_WHAT THE EXERCISE ASKS_
What is needed is every line of the data that includes the word "הגוף". Please copy each one.

####

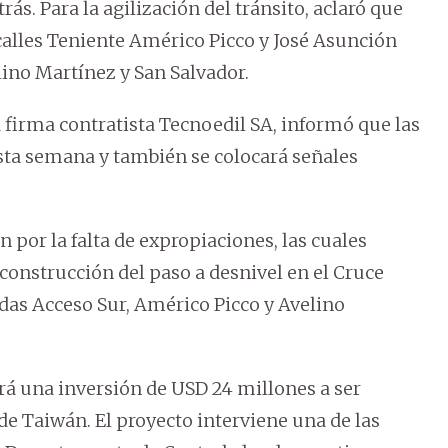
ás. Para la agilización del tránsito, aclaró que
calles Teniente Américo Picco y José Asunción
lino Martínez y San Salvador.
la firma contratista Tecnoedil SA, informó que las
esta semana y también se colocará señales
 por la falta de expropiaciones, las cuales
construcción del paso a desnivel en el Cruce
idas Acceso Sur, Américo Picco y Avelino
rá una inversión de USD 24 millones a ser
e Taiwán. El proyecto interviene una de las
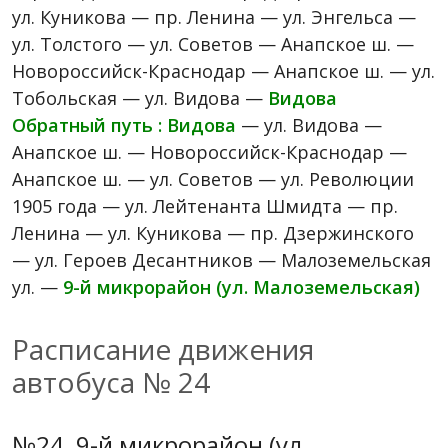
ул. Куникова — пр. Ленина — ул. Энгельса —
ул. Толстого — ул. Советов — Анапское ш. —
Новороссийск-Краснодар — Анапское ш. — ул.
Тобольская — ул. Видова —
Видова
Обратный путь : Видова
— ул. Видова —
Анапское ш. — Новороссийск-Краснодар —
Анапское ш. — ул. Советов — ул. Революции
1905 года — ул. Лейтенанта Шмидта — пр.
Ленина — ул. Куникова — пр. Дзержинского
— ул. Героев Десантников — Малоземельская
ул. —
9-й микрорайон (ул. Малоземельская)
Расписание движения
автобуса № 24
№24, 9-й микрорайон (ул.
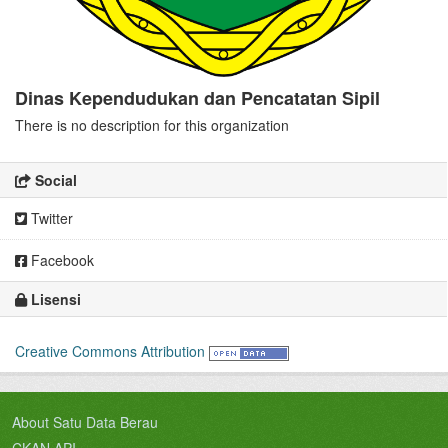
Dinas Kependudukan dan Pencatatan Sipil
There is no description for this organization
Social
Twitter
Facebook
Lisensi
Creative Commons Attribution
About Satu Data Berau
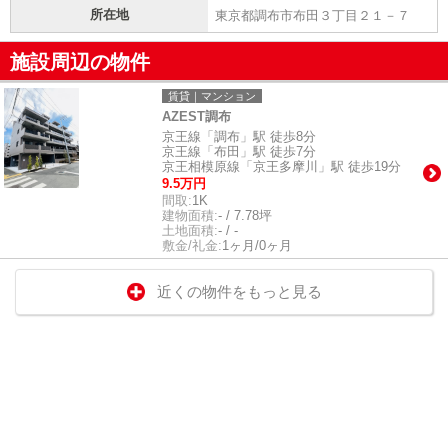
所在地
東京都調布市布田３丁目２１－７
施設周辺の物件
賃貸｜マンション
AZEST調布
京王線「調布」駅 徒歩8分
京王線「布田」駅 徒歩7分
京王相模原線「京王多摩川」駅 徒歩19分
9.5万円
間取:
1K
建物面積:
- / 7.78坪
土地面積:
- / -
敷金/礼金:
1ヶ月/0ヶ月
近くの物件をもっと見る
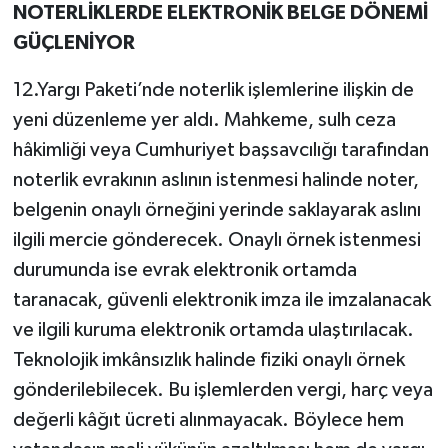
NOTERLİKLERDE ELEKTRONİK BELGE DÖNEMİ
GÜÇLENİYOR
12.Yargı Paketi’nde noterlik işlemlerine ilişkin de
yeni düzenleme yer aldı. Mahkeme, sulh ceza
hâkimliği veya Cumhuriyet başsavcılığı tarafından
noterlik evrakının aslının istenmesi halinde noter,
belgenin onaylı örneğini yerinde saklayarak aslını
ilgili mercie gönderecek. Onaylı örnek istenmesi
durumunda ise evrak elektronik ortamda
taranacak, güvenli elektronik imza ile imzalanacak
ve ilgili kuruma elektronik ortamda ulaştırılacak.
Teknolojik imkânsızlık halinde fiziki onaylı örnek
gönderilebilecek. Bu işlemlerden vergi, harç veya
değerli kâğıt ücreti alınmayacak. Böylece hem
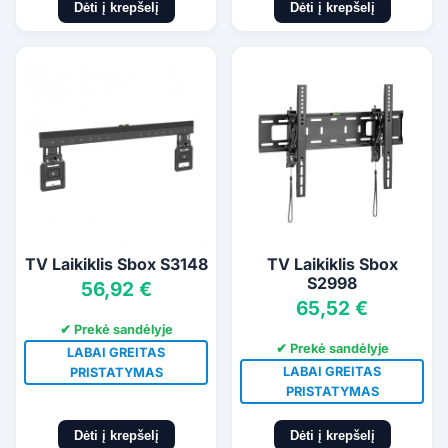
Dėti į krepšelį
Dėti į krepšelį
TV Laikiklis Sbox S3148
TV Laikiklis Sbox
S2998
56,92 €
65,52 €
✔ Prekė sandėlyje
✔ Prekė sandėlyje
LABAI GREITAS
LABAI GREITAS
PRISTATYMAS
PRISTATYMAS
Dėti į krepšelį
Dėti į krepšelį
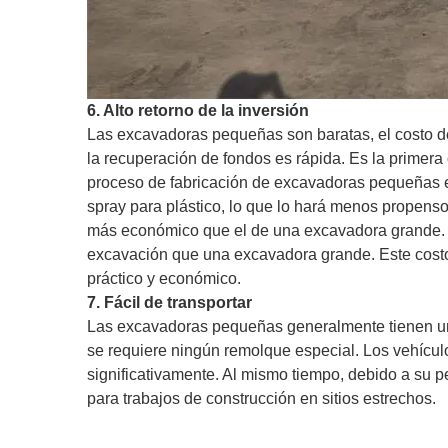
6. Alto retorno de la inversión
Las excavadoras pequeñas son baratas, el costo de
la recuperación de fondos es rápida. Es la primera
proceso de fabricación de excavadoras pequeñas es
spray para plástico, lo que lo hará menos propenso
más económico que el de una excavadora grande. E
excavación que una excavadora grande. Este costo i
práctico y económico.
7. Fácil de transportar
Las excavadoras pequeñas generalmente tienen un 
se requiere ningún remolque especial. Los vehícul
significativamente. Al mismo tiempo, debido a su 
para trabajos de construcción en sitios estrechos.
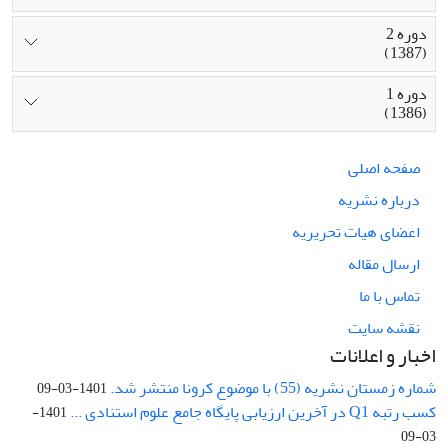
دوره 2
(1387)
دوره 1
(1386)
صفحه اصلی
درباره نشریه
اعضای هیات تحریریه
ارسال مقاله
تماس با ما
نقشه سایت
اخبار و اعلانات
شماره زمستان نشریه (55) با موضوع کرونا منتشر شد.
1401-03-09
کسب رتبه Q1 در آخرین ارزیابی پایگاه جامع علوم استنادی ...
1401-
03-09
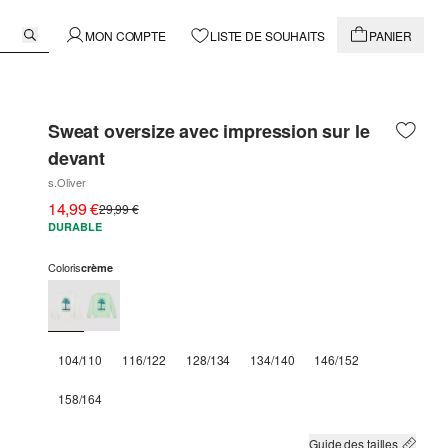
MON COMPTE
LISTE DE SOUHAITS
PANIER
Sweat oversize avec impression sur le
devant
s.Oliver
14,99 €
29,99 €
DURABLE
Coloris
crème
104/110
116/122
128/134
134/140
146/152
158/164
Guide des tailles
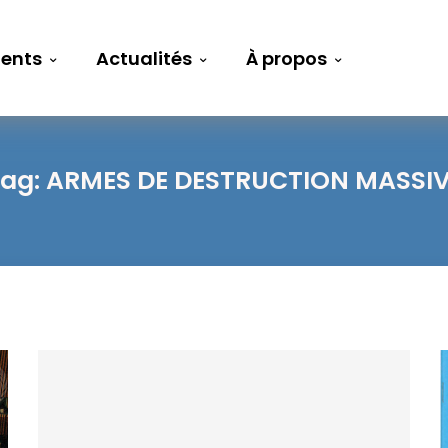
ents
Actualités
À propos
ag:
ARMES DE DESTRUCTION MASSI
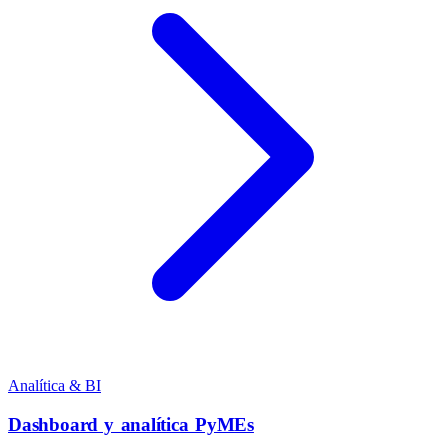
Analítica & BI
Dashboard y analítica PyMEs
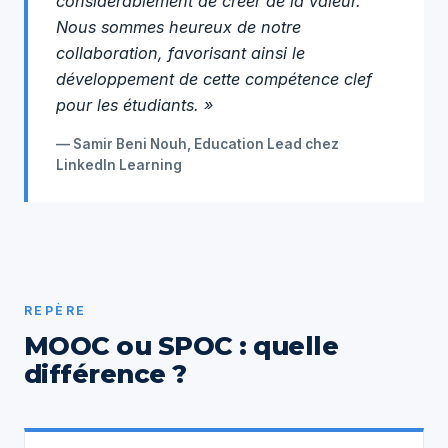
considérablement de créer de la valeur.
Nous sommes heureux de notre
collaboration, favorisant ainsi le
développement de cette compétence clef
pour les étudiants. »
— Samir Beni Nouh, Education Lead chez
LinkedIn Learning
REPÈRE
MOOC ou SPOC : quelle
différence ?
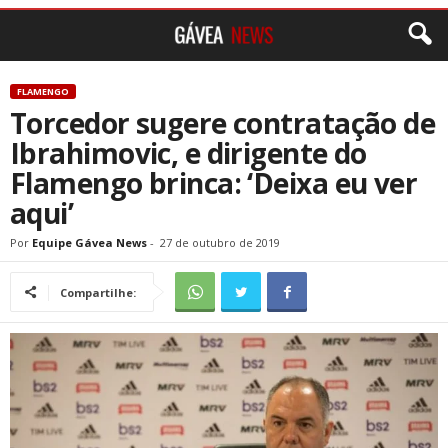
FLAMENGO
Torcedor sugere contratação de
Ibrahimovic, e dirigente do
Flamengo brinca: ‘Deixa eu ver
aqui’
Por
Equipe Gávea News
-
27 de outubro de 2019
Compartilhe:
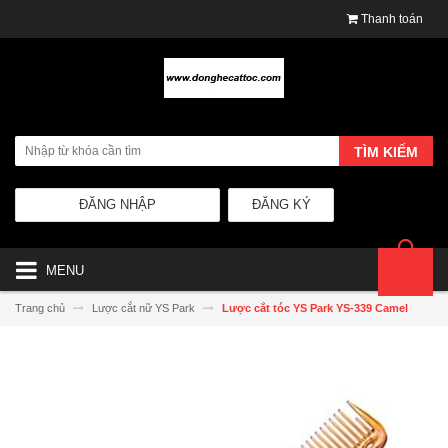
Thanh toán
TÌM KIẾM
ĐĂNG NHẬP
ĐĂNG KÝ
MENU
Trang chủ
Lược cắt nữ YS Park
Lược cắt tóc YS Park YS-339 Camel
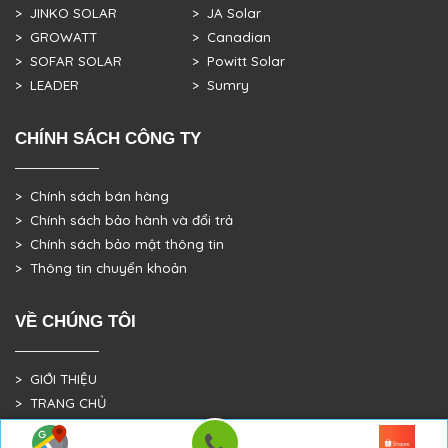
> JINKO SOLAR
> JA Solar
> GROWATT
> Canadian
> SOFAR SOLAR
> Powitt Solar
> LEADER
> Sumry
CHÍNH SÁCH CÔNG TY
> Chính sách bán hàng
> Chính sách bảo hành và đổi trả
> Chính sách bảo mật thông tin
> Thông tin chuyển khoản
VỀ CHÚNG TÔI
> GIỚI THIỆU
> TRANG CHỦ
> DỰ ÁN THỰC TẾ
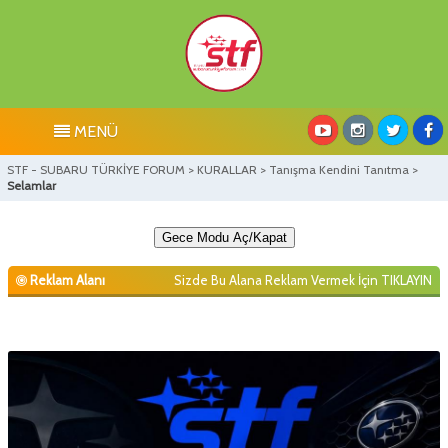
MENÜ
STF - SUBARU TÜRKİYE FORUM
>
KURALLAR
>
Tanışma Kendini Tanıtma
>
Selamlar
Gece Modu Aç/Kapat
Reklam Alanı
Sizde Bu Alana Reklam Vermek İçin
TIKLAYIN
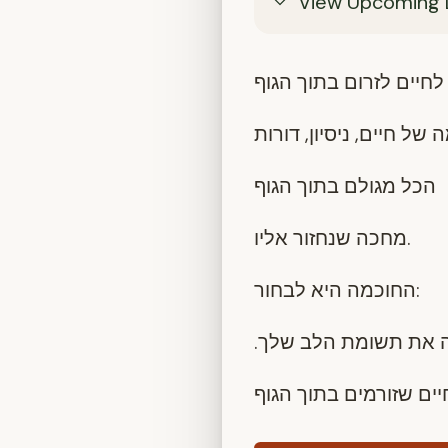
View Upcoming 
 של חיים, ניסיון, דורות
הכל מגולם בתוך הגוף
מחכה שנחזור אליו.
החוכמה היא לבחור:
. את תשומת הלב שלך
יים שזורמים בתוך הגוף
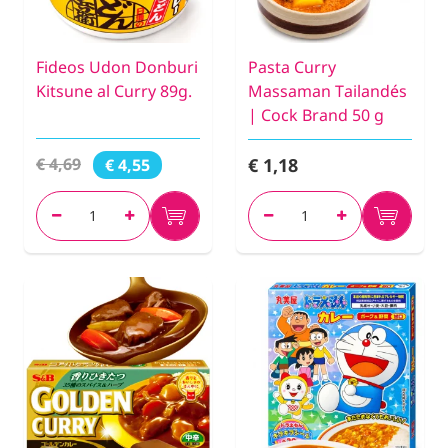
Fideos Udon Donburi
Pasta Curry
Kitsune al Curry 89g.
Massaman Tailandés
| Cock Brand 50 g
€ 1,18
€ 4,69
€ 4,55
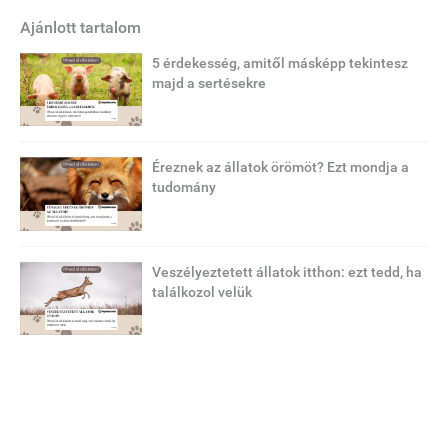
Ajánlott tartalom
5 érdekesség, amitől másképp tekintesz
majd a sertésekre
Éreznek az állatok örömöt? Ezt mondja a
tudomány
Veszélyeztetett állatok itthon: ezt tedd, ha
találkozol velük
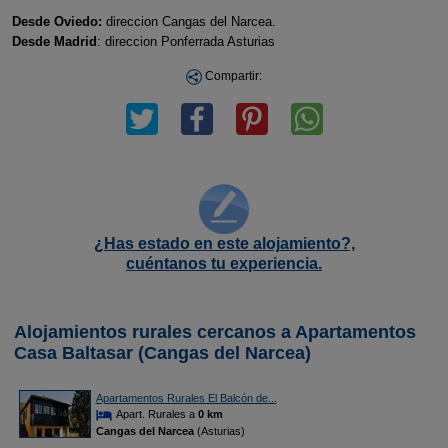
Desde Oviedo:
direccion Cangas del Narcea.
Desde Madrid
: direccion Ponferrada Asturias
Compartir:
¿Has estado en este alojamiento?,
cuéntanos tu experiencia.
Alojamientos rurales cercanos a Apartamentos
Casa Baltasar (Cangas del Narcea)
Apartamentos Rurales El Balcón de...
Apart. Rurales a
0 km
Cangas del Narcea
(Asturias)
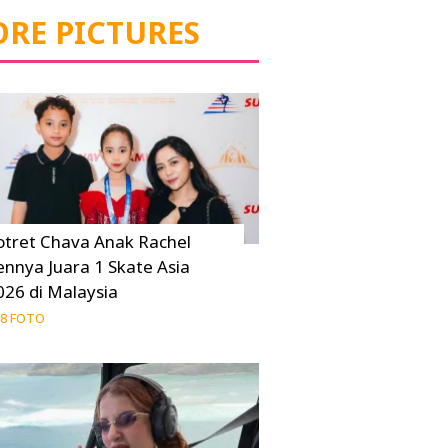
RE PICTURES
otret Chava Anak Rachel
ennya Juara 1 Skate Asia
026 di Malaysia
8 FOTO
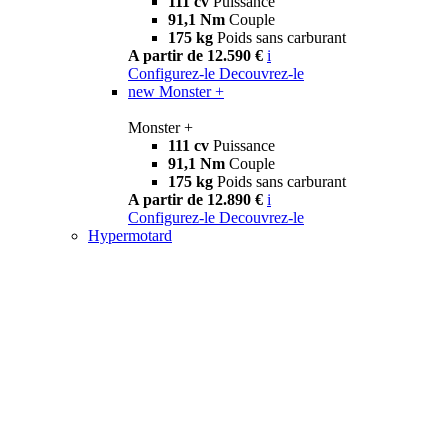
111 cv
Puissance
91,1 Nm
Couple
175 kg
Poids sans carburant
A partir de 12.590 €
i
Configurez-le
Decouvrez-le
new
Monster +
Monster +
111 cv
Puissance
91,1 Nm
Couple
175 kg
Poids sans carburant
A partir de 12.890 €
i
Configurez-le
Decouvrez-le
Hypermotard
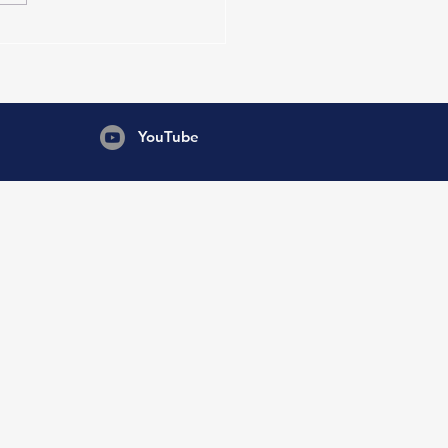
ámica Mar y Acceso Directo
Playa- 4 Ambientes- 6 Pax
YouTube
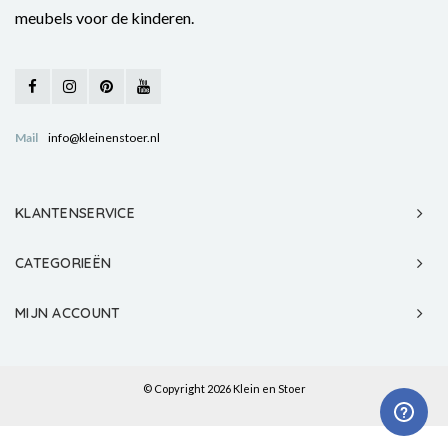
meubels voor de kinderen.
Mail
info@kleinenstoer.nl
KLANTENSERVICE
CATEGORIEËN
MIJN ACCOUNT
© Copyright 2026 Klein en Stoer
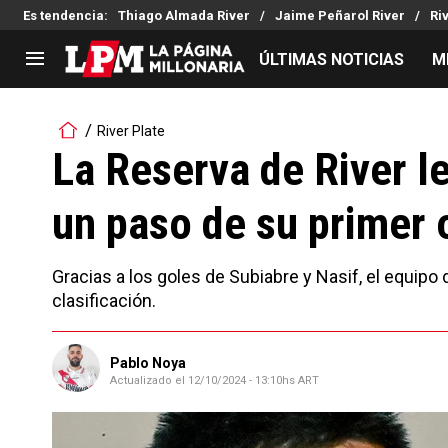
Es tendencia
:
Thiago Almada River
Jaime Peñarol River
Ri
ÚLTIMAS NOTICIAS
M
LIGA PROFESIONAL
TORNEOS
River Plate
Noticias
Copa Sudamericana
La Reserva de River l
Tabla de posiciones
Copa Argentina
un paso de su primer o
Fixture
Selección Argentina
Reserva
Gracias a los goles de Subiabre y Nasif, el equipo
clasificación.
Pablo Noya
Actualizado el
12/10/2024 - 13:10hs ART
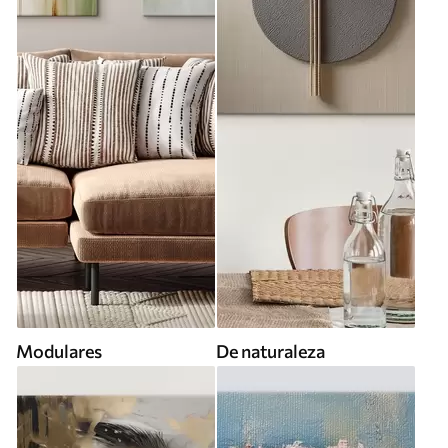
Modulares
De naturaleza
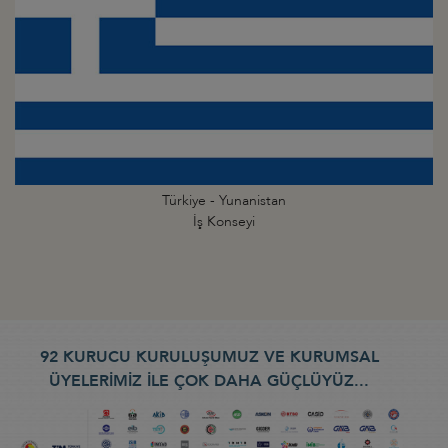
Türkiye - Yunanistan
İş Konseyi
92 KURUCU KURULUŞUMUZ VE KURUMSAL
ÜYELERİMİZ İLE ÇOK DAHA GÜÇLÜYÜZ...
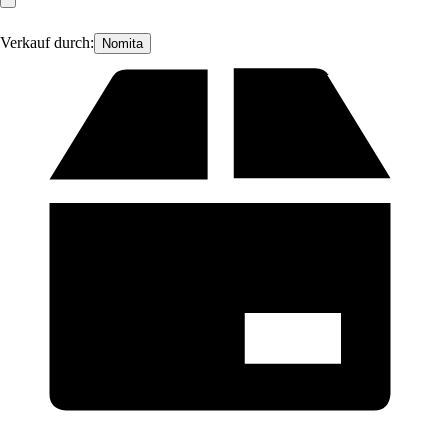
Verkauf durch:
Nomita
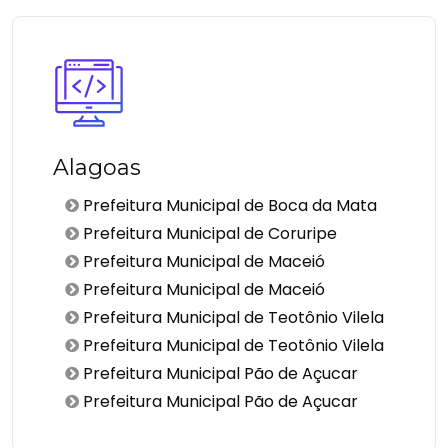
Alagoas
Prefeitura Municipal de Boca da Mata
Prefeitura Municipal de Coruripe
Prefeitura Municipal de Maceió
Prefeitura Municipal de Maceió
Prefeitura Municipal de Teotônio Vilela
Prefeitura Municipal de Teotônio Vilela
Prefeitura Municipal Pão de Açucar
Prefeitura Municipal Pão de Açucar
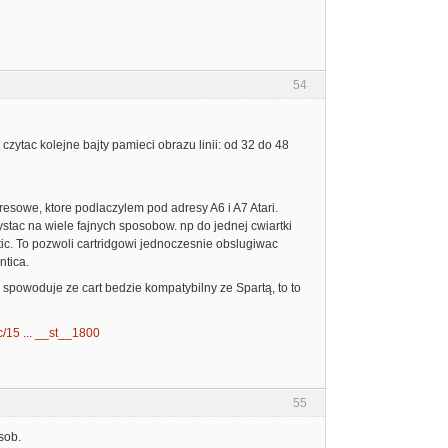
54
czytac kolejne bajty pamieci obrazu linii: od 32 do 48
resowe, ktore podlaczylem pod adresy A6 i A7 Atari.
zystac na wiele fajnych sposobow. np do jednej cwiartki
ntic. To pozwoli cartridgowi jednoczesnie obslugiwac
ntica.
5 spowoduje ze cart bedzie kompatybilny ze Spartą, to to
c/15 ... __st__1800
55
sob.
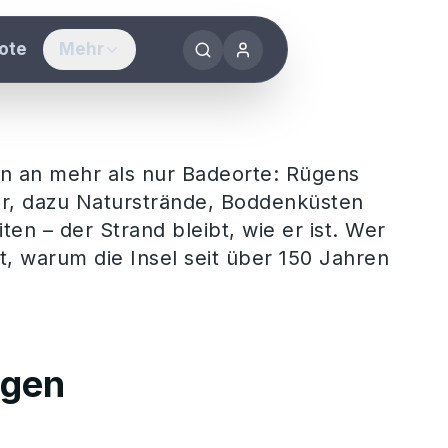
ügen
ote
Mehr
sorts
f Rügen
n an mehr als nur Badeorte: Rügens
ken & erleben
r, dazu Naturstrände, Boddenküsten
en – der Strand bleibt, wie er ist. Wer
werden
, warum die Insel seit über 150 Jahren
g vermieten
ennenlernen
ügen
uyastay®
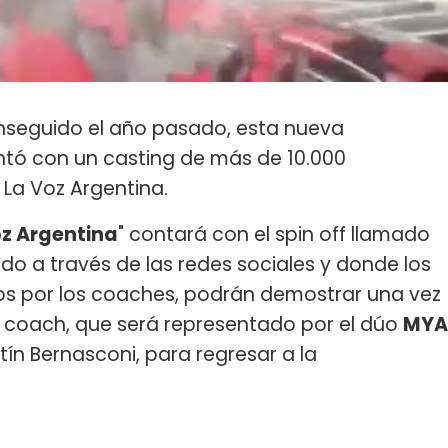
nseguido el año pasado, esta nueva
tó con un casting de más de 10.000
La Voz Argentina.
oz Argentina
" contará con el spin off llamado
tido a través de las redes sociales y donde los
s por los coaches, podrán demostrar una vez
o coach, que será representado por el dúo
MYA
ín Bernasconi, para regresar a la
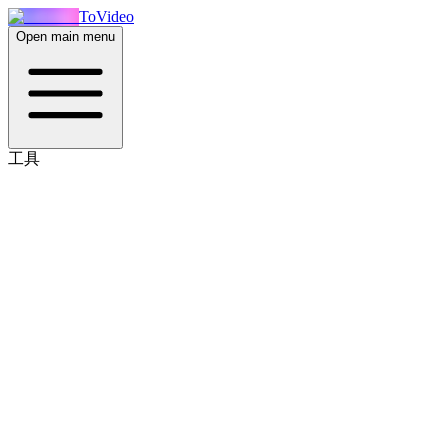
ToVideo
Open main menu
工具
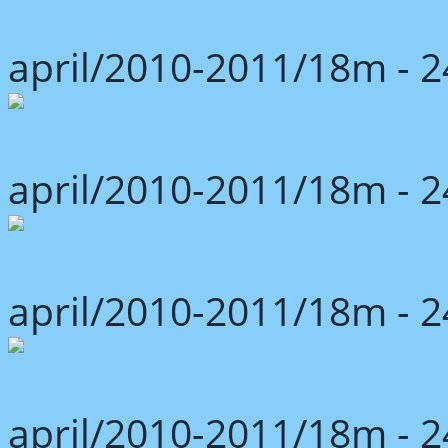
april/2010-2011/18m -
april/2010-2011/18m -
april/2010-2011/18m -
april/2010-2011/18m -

####

_THE ANSWER_
הכל מגולם בתוך הגוף
יים שזורמים בתוך הגוף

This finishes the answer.